Scott, a 26-year USPS employee, was touched, especially given the challenges of working during the coronavirus pandemic.

“You’re out there touching everything, you’re wondering about if you’re going to get it,” Scott said. “The letter broke the ice and made me smile. It’s nice to be appreciated every now and then.”

He shared Emerson’s note with Customer Services Supervisor Sara Bell, who passed it along to Western Area’s Corporate Communications team. The note was then published in one of the area’s newsletters, sparking requests from employees who wanted to write to Emerson to thank her.

“As supervisors, we care and let carriers know how essential they are, especially during these times. However, hearing it from a young customer was probably way better,” Bell said. “We’ve gotten some other letters but this one struck a chord. When I was little I appreciated my mailman, and that’s part of the reason I joined the Postal Service.”

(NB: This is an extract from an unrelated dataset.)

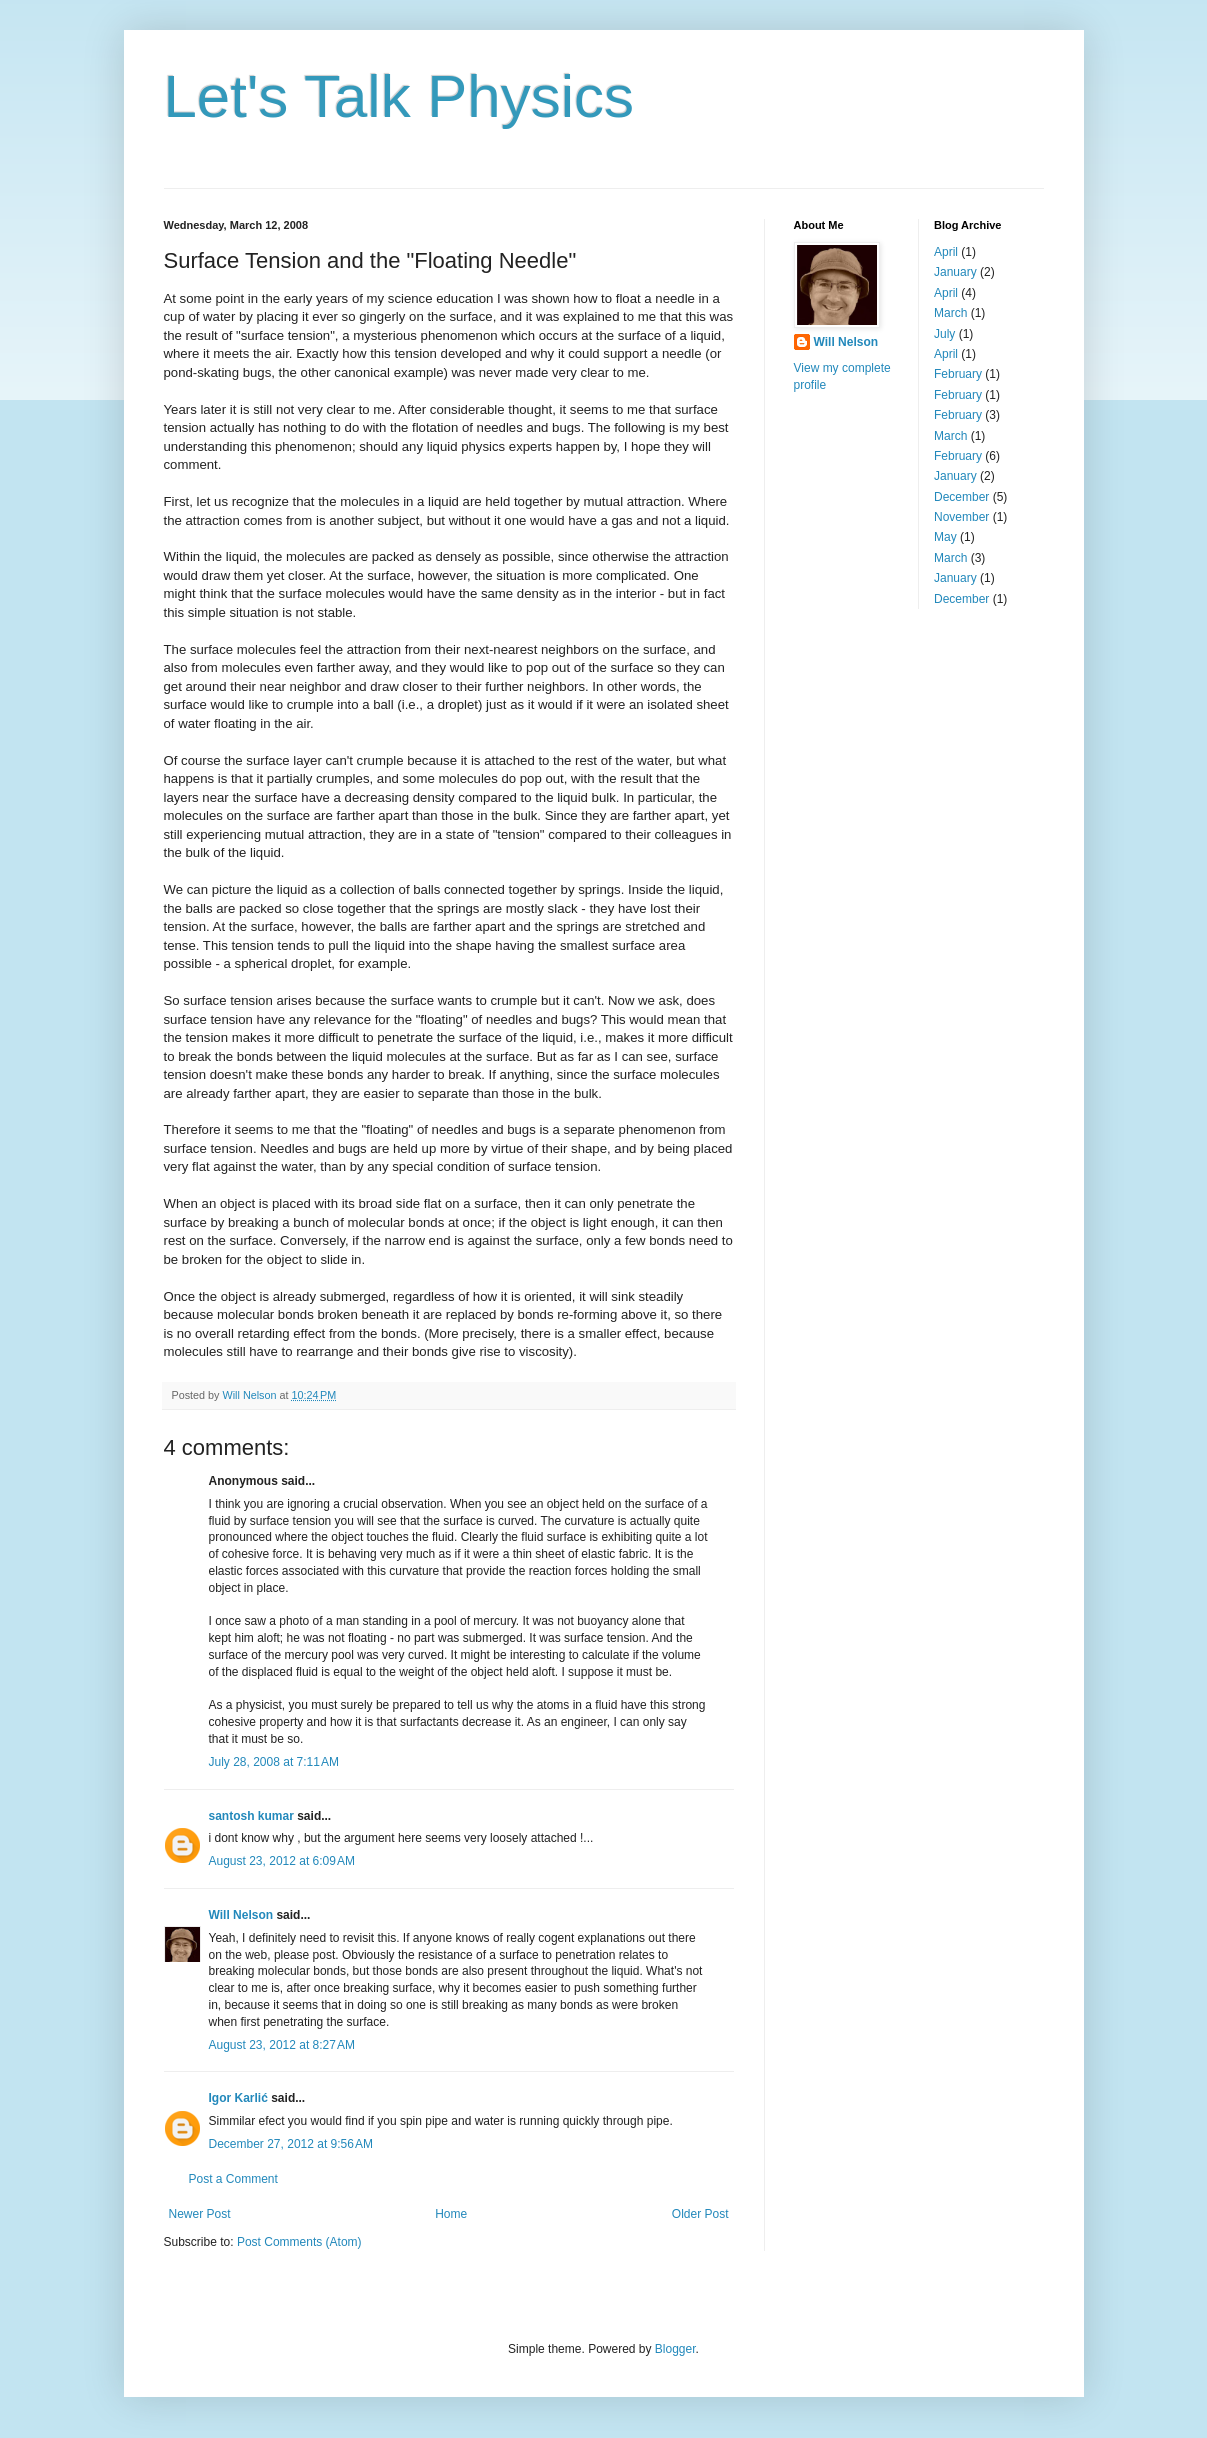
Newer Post (200, 2214)
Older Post (700, 2214)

In addition to getting replies from Bell and Scott, Emerson has received more than 60 letters from postal employees, including Postmaster General Megan J. Brennan.

Many responses included personal stories, along with booklets of stamps to encourage her to keep using the mail.

“It was emotional,” said Emerson’s father, Hugh Weber. “We as a family sat and read them all aloud. She’s already responded and put them in the mail.”

Hugh shared his daughter’s original letter on social media, garnering millions of views and shares, along with messages supporting USPS. Good Morning America,” CNN and NPR have covered the story.

The messages are part of the outpouring of support from customers expressing appreciation for USPS, which is continuing to provide an essential service during the COVID-19 crisis.

“We see the sacrifice in what many postal families are doing right now,” Hugh said. “We want others to see the essential nature of the Postal Service.”

Said Emerson: “We really do need them because now it’s not safe to go out. They’re doing things we are afraid to do during this time.”